The Greek name Metanira translates roughly to "she who changes/ shifts her fate/ mind" or "after-fate / of later design," derived from the elements meta- (denoting change, after, or trans-) and oneiros/ aitho/ neira roots, or more specifically linked to ara (prayer/ ruin) / anira (man or husband) variants which otherwise translates broadly to "she who is among men" or "she who changes with men". Classical etymological breakdown connects it contextually to her mythological persona as a queen touched by divine intervention.

== Mythology ==
While Demeter was searching for her daughter, having taken the form of an old woman called Doso, she received a hospitable welcome from Celeus, the King of Eleusis in Attica. He asked her to nurse Demophoon, his son by Metanira. As a gift to Celeus, because of his hospitality, Demeter planned to make Demophoon immortal by burning his mortal spirit away in the family hearth every night. She was unable to complete the ritual because Metanira walked in on her one night and screamed at seeing her child in flames, which distracted the goddess. Some theories suggested that Demophoon, as a result, was destroyed by the flames, but in other sources he suffered no harm.

In Ovid's Fasti, the baby was Triptolemus and not Demophoon, although in most other versions he was an adult by the time; some sources state that even his parentage was different.

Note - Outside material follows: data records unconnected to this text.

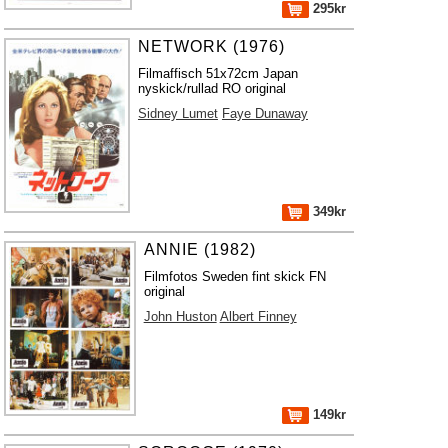
295kr
NETWORK (1976)
Filmaffisch 51x72cm Japan
nyskick/rullad RO original
Sidney Lumet
Faye Dunaway
349kr
ANNIE (1982)
Filmfotos Sweden fint skick FN
original
John Huston
Albert Finney
149kr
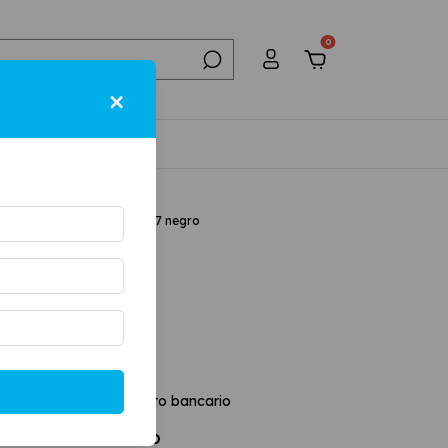
0
×
NTACTO
.
BOTAS
.
BORCEGOS
.
87 negro
egro
estos
$70.247,93
Transferencia o depósito bancario
SIN interés con
DÉBITO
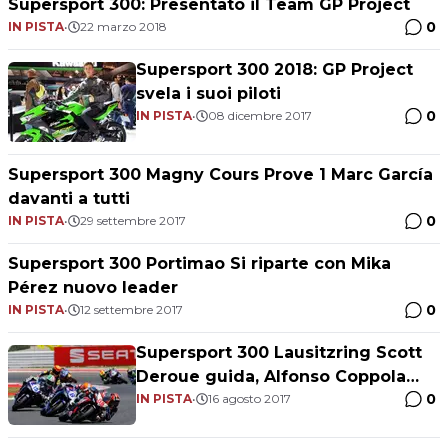
Supersport 300: Presentato il Team GP Project
0
IN PISTA
•
22 marzo 2018
Supersport 300 2018: GP Project
svela i suoi piloti
0
IN PISTA
•
08 dicembre 2017
Supersport 300 Magny Cours Prove 1 Marc García
davanti a tutti
0
IN PISTA
•
29 settembre 2017
Supersport 300 Portimao Si riparte con Mika
Pérez nuovo leader
0
IN PISTA
•
12 settembre 2017
Supersport 300 Lausitzring Scott
Deroue guida, Alfonso Coppola
0
insegue
IN PISTA
•
16 agosto 2017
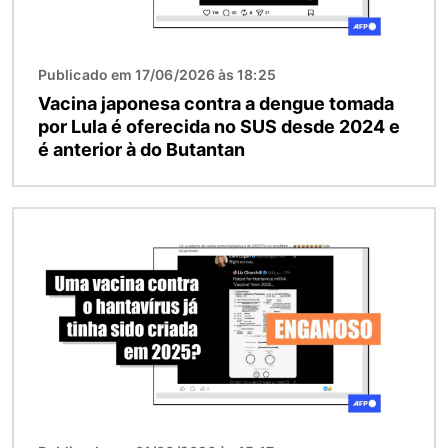
Publicado em 17/06/2026 às 18:25
Vacina japonesa contra a dengue tomada
por Lula é oferecida no SUS desde 2024 e
é anterior à do Butantan
Imagem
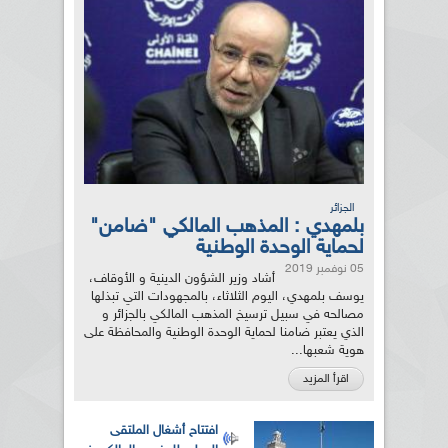
الجزائر
بلمهدي : المذهب المالكي "ضامن"
لحماية الوحدة الوطنية
05 نوفمبر 2019
أشاد وزير الشؤون الدينية و الأوقاف،
يوسف بلمهدي، اليوم الثلاثاء، بالمجهودات التي تبذلها
مصالحه في سبيل ترسيخ المذهب المالكي بالجزائر و
الذي يعتبر ضامنا لحماية الوحدة الوطنية والمحافظة على
هوية شعبها...
اقرأ المزيد
افتتاح أشغال الملتقى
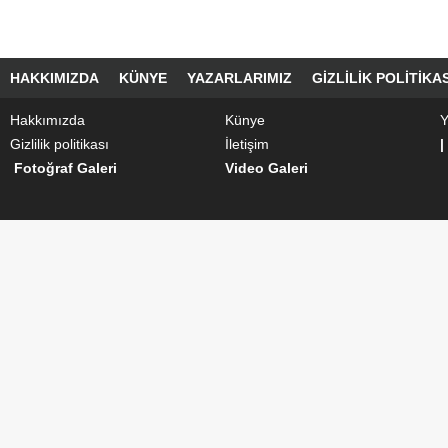
HAKKIMIZDA
KÜNYE
YAZARLARIMIZ
GIZLILIK POLITIKAS
Hakkımızda
Künye
Y
Gizlilik politikası
İletişim
|
Fotoğraf Galeri
Video Galeri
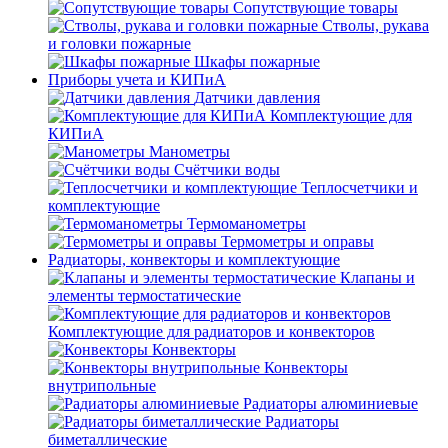
Сопутствующие товары
Стволы, рукава
и головки пожарные
Шкафы пожарные
Приборы учета и КИПиА
Датчики давления
Комплектующие для
КИПиА
Манометры
Счётчики воды
Теплосчетчики и
комплектующие
Термоманометры
Термометры и оправы
Радиаторы, конвекторы и комплектующие
Клапаны и
элементы термостатические
Комплектующие для радиаторов и конвекторов
Конвекторы
Конвекторы
внутрипольные
Радиаторы алюминиевые
Радиаторы
биметаллические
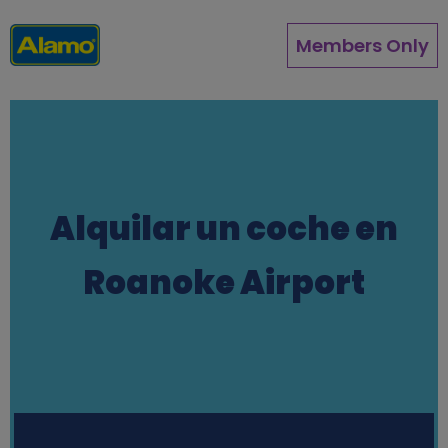
Pasar
al
Members Only
contenido
principal
Alquilar un coche en
Roanoke Airport
Station finder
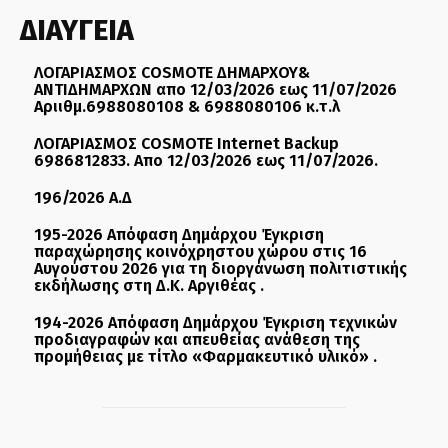
ΔΙΑΥΓΕΙΑ
ΛΟΓΑΡΙΑΣΜΟΣ COSMOTE ΔΗΜΑΡΧΟΥ&
ΑΝΤΙΔΗΜΑΡΧΩΝ απο 12/03/2026 εως 11/07/2026
Αριιθμ.6988080108 & 6988080106 κ.τ.λ
ΛΟΓΑΡΙΑΣΜΟΣ COSMOTE Internet Backup
6986812833. Απο 12/03/2026 εως 11/07/2026.
196/2026 Α.Δ
195-2026 Απόφαση Δημάρχου Έγκριση
παραχώρησης κοινόχρηστου χώρου στις 16
Αυγούστου 2026 για τη διοργάνωση πολιτιστικής
εκδήλωσης στη Δ.Κ. Αργιθέας .
194-2026 Απόφαση Δημάρχου Έγκριση τεχνικών
προδιαγραφών και απευθείας ανάθεση της
προμήθειας με τίτλο «Φαρμακευτικό υλικό» .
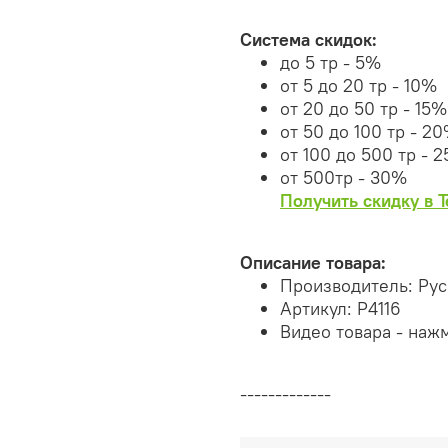
Система скидок:
до 5 тр - 5%
от 5 до 20 тр - 10%
от 20 до 50 тр - 15%
от 50 до 100 тр - 2
от 100 до 500 тр - 
от 500тр - 30%
Получить скидку в 
Описание товара:
Производитель: Ру
Артикул: Р4116
Видео товара - наж
-------------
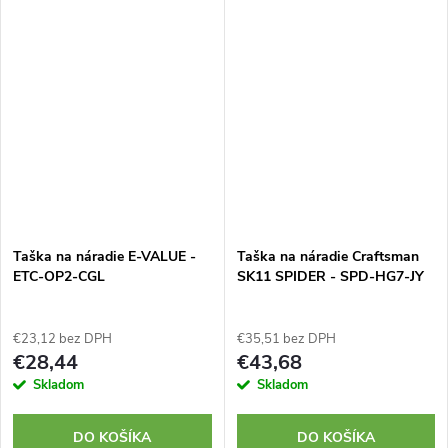
Taška na náradie E-VALUE -
Taška na náradie Craftsman
ETC-OP2-CGL
SK11 SPIDER - SPD-HG7-JY
€23,12 bez DPH
€35,51 bez DPH
€28,44
€43,68
Skladom
Skladom
DO KOŠÍKA
DO KOŠÍKA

However, all versions agree that Demeter chose to teach Triptolemus the art of agriculture and, from him, the rest of Greece learned to plant and reap crops. He flew across the land on a winged chariot while Demeter and Persephone cared for him, and helped him complete his mission of educating the whole of Greece on the art of agriculture. Some mythological traditions tell that Metanira's son Abas mocked Demeter and as punishment was turned into a lizard; others, however, relate this of Ascalabus, son of Misme.